Omit the images and return the remaining entries unchanged.

******

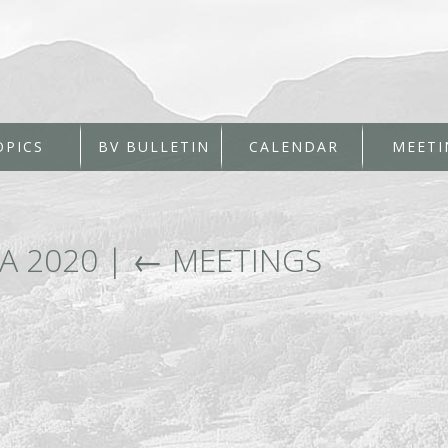
OPICS
BV BULLETIN
CALENDAR
MEETI
A 2020
|
←
MEETINGS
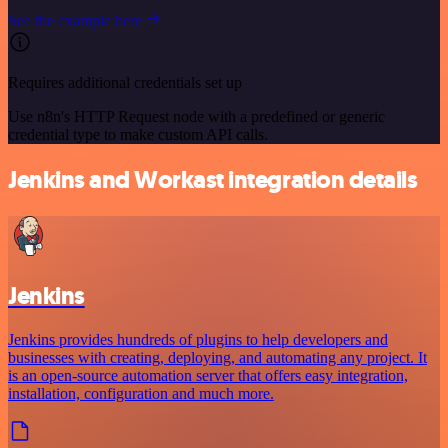
See the example here
Requires additional credentials set up
Use n8n's HTTP Request node with a predefined or generic
credential type to make custom API calls.
Jenkins and Workast integration details
Jenkins
Jenkins provides hundreds of plugins to help developers and
businesses with creating, deploying, and automating any project. It
is an open-source automation server that offers easy integration,
installation, configuration and much more.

******

● **Exercise answer**:
OPICS
BV BULLETIN
CALENDAR
MEETI
A 2020
|
←
MEETINGS
See the example here
Requires additional credentials set up
Use n8n's HTTP Request node with a predefined or generic
credential type to make custom API calls.
Jenkins and Workast integration details
Jenkins
Jenkins provides hundreds of plugins to help developers and
businesses with creating, deploying, and automating any project. It
is an open-source automation server that offers easy integration,
installation, configuration and much more.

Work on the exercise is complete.